IEEE Trans Neural Netw Learn Syst. 2022 Oct 28:PP. doi: 10.1109/TNNLS.2022.3215596. Online ahead of print.

Abstract

Deep off-policy actor-critic algorithms have been successfully applied to challenging tasks in continuous control. However, these methods typically suffer from the poor sample efficiency problem, limiting their widespread adoption in real-world domains. To mitigate this issue, we propose a novel actor-critic algorithm with weakly pessimistic value estimation and optimistic policy optimization (WPVOP) for continuous control. WPVOP integrates two key ingredients: 1) a weakly pessimistic value estimation, which compensates the pessimism of lower confidence bound in conventional value function (i.e., clipped double Q -learning) to trigger exploration in low-value state-action regions and 2) an optimistic policy optimization algorithm by sampling actions that could benefit the policy learning most toward optimal Q -values for efficient exploration.
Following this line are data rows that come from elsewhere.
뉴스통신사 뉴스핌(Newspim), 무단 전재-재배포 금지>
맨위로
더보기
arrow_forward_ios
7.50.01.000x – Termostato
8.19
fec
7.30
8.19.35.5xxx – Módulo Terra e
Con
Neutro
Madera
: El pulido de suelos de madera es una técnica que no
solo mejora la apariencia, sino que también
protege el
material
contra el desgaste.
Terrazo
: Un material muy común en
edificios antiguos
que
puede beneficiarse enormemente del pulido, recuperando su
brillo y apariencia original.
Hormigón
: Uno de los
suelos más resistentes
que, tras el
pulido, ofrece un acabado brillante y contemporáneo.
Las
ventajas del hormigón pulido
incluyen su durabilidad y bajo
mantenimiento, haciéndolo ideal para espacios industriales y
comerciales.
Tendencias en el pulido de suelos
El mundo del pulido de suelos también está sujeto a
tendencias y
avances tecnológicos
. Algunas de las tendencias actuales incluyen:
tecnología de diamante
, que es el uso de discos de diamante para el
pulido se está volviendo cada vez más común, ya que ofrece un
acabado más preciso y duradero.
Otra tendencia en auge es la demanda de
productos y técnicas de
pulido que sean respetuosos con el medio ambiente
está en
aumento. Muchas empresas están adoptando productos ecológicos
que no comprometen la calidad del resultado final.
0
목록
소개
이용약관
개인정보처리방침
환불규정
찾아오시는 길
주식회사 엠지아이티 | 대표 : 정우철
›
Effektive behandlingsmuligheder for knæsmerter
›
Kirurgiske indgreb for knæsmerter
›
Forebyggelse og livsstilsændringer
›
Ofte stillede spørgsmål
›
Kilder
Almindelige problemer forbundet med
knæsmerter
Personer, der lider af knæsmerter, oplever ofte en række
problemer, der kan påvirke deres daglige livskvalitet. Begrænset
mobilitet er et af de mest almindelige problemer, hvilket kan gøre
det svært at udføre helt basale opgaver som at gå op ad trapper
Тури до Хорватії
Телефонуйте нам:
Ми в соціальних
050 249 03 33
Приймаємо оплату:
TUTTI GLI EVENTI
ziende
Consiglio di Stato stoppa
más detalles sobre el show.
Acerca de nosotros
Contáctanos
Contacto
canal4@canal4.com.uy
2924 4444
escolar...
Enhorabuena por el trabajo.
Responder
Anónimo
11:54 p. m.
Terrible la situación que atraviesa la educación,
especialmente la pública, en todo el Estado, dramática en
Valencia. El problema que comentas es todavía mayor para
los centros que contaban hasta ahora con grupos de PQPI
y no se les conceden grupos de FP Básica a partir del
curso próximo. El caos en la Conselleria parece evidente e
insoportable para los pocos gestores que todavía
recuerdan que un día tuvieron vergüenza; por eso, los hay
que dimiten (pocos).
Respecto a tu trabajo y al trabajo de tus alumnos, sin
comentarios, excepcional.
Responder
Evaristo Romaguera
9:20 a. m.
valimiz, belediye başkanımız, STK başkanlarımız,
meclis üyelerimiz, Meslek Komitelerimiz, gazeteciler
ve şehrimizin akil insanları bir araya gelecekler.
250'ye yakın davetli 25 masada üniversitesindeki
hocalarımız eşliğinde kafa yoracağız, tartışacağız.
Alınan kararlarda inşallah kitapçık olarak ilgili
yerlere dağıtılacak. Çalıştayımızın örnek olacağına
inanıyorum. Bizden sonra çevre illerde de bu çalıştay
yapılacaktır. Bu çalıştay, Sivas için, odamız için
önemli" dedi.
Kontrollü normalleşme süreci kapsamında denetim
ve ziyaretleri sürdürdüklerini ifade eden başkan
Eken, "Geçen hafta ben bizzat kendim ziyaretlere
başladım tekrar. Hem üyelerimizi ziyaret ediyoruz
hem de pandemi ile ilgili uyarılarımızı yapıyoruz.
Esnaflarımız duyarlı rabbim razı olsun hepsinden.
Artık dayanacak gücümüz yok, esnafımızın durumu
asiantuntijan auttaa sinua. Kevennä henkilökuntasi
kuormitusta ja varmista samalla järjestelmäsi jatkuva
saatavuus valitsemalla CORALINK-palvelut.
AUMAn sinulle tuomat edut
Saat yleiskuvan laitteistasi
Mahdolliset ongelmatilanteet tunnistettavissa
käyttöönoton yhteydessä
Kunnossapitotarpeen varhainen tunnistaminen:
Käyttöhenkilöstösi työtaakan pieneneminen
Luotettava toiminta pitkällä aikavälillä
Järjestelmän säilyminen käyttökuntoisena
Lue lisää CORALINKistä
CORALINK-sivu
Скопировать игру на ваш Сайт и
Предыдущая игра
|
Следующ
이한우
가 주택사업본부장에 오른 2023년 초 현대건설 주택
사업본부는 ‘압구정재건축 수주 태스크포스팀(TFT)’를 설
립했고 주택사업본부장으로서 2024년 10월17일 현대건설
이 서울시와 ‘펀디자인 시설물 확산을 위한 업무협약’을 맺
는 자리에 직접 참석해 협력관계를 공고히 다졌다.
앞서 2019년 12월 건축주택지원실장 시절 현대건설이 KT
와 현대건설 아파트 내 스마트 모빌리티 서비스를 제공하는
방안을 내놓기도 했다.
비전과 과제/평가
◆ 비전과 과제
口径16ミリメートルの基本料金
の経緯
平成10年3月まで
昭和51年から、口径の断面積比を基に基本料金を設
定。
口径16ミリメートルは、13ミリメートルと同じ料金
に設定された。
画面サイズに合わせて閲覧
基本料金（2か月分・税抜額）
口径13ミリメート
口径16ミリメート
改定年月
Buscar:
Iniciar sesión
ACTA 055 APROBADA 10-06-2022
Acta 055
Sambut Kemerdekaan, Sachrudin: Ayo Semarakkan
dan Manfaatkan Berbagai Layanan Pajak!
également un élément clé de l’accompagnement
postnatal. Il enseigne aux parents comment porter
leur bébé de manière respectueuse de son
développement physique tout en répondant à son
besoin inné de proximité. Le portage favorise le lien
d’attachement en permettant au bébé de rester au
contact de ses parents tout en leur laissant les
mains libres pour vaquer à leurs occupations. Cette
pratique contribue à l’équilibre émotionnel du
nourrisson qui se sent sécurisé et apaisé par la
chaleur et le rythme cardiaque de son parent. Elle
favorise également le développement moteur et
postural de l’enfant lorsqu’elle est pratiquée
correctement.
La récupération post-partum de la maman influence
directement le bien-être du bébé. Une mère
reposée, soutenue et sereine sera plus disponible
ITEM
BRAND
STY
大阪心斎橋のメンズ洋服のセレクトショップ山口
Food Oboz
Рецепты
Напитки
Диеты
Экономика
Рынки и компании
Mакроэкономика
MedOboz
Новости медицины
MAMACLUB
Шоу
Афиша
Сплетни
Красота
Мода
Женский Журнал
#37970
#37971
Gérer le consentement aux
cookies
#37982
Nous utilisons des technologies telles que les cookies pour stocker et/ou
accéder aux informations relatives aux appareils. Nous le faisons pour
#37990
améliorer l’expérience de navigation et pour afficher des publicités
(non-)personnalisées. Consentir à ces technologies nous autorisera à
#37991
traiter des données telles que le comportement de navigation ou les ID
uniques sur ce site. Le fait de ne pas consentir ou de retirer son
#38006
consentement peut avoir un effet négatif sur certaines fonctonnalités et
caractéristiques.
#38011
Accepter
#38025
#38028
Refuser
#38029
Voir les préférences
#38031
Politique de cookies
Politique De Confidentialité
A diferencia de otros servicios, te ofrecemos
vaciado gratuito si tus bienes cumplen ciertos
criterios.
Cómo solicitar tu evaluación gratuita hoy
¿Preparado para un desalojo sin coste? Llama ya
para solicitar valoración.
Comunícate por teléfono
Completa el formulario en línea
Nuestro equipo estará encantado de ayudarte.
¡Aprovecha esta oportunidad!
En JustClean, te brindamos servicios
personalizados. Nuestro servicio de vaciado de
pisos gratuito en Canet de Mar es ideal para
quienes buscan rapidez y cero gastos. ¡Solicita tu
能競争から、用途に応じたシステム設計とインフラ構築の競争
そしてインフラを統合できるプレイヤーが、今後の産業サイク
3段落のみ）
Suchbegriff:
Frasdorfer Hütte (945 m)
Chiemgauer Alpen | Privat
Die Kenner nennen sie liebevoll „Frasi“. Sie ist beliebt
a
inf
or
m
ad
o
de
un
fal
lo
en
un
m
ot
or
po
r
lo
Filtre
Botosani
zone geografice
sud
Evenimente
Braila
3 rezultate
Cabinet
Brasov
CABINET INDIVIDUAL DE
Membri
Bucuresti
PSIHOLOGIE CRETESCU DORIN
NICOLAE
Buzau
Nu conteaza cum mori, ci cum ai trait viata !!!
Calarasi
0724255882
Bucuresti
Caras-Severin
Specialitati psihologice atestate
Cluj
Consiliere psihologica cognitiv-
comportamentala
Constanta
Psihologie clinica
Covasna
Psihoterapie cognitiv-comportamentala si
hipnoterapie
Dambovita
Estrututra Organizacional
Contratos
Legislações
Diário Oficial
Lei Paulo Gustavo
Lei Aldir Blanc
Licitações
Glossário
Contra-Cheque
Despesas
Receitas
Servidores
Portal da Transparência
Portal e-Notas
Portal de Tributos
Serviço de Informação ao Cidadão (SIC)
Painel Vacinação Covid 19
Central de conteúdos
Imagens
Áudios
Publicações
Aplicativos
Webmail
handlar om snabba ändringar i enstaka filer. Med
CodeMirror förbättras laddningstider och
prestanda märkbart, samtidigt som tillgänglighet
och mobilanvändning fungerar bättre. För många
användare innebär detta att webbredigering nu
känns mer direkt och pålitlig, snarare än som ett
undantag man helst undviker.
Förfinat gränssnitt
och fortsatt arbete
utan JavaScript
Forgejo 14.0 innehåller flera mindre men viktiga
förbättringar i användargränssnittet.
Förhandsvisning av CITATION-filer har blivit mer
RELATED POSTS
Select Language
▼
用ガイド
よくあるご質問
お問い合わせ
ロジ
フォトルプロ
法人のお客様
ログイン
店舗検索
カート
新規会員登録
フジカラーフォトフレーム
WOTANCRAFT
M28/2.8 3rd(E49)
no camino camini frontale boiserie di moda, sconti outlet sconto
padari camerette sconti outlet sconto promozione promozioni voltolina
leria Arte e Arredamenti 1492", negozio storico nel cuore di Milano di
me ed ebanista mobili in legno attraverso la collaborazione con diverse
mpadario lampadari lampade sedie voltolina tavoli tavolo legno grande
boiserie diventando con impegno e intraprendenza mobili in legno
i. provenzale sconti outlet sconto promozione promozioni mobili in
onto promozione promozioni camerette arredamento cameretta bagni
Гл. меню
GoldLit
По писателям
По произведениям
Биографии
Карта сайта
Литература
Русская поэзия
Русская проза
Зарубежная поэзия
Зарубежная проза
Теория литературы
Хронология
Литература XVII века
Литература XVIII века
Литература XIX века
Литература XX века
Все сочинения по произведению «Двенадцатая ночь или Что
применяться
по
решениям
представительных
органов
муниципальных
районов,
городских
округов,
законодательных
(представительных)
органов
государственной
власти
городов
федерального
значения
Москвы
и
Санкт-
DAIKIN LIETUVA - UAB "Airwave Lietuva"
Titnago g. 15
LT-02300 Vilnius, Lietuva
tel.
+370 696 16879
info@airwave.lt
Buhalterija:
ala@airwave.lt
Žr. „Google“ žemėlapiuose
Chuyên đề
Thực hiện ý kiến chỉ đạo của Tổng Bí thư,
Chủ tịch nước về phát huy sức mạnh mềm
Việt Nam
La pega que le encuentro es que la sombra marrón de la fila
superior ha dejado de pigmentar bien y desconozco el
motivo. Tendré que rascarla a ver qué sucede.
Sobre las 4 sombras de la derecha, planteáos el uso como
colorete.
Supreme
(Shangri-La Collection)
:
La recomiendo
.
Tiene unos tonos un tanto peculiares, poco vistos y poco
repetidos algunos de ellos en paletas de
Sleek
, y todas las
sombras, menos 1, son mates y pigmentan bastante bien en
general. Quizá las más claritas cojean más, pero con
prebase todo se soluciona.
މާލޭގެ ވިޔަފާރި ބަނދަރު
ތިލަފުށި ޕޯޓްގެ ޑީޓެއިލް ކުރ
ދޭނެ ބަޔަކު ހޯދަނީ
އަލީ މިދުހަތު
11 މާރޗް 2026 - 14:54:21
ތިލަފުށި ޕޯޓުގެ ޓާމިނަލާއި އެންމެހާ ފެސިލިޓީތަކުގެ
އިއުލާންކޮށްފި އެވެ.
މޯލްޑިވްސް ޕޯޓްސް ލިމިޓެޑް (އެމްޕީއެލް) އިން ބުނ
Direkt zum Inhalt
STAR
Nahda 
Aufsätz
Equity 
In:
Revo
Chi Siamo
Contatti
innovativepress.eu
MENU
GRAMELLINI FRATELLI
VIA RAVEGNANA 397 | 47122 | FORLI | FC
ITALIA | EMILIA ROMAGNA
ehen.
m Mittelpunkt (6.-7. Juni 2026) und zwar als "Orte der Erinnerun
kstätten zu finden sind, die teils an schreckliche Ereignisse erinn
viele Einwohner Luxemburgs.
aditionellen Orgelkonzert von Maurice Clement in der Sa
We theoretically analyze that the proposed weakly pessimistic value estimation method is lower and upper bounded, and empirically show that it could avoid extremely over-optimistic value estimates. We show that these two ideas are largely complementary, and can be fruitfully integrated to improve performance and promote sample efficiency of exploration. We evaluate WPVOP on the suite of continuous control tasks from MuJoCo, achieving state-of-the-art sample efficiency and performance.